* WHAT YOU WILL DO
Line for line, return the data exactly, omitting all pictures.

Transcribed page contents
◆ ◆ ◆ ◆ ◆ ◆ ◆

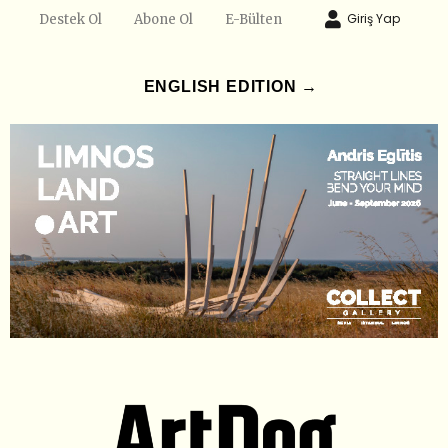
Giriş Yap
Destek Ol
Abone Ol
E-Bülten
ENGLISH EDITION →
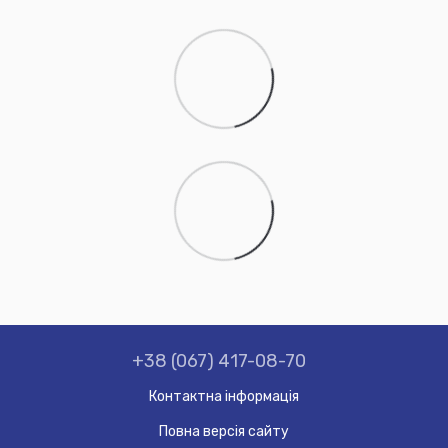
+38 (067) 417-08-70
Контактна інформація
Повна версія сайту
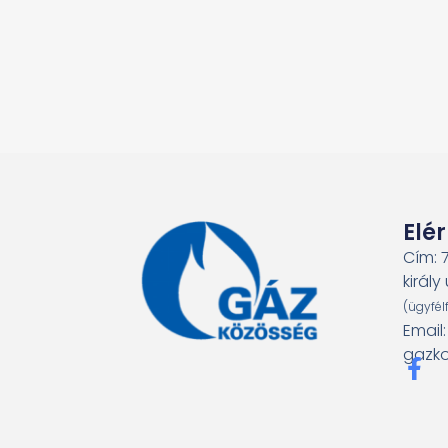
Elé
Cím: 
király 
(ügyfél
Email
gazko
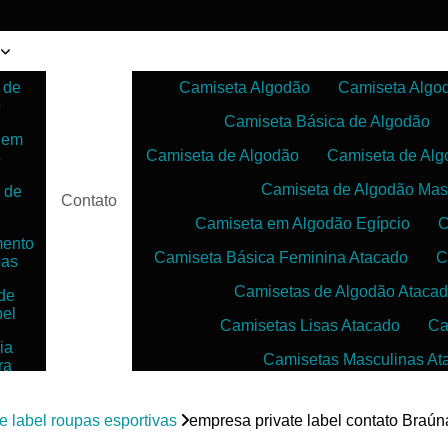
 de
Camiseta Algodão
Camiseta Algo
o
Camiseta Básica de Algodão
 em
Camiseta de Algodão
Camiseta de Alg
o
Camiseta de Algodão Mas
 de
Contato
Camiseta em Algodão Egípcio
C
mento
Camiseta Básica Feminina Atacado
C
pas
Camisetas de Algodão Ataca
de
bel
Camisetas Lisas Atacado
Ca
ia
Camisetas Masculinas At
ra
as
Camisetas no Atacado para Reven
ias
te label roupas esportivas
empresa private label contato Br
Camisetas para Sublimação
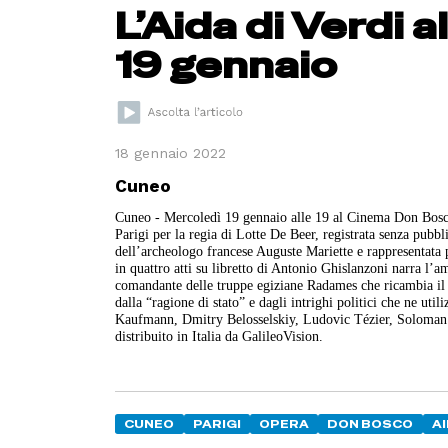
L’Aida di Verdi 
19 gennaio
18 gennaio 2022
Cuneo
Cuneo - Mercoledì 19 gennaio alle 19 al Cinema Don Bosco 
Parigi per la regia di Lotte De Beer, registrata senza pubb
dell’archeologo francese Auguste Mariette e rappresentata 
in quattro atti su libretto di Antonio Ghislanzoni narra l’am
comandante delle truppe egiziane Radames che ricambia il 
dalla “ragione di stato” e dagli intrighi politici che ne ut
Kaufmann, Dmitry Belosselskiy, Ludovic Tézier, Soloman 
distribuito in Italia da GalileoVision.
CUNEO
PARIGI
OPERA
DON BOSCO
A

◆ ◆ ◆ ◆ ◆ ◆ ◆

* ANSWER TO THIS EXERCISE
Giriş Yap
Destek Ol
Abone Ol
E-Bülten
ENGLISH EDITION →
+38 (067) 417-08-70
Контактна інформація
Повна версія сайту
Elé
Cím: 
király 
(ügyfél
Email
gazko
 de
Camiseta Algodão
Camiseta Algo
o
Camiseta Básica de Algodão
 em
Camiseta de Algodão
Camiseta de Alg
o
Camiseta de Algodão Mas
 de
Contato
Camiseta em Algodão Egípcio
C
mento
Camiseta Básica Feminina Atacado
C
pas
Camisetas de Algodão Ataca
de
bel
Camisetas Lisas Atacado
Ca
ia
Camisetas Masculinas At
ra
as
Camisetas no Atacado para Reven
ias
te label roupas esportivas
empresa private label contato Br
Camisetas para Sublimação
L’Aida di Verdi 
19 gennaio
18 gennaio 2022
Cuneo
Cuneo - Mercoledì 19 gennaio alle 19 al Cinema Don Bosco 
Parigi per la regia di Lotte De Beer, registrata senza pubb
dell’archeologo francese Auguste Mariette e rappresentata 
in quattro atti su libretto di Antonio Ghislanzoni narra l’am
comandante delle truppe egiziane Radames che ricambia il 
dalla “ragione di stato” e dagli intrighi politici che ne ut
Kaufmann, Dmitry Belosselskiy, Ludovic Tézier, Soloman 
distribuito in Italia da GalileoVision.
CUNEO
PARIGI
OPERA
DON BOSCO
A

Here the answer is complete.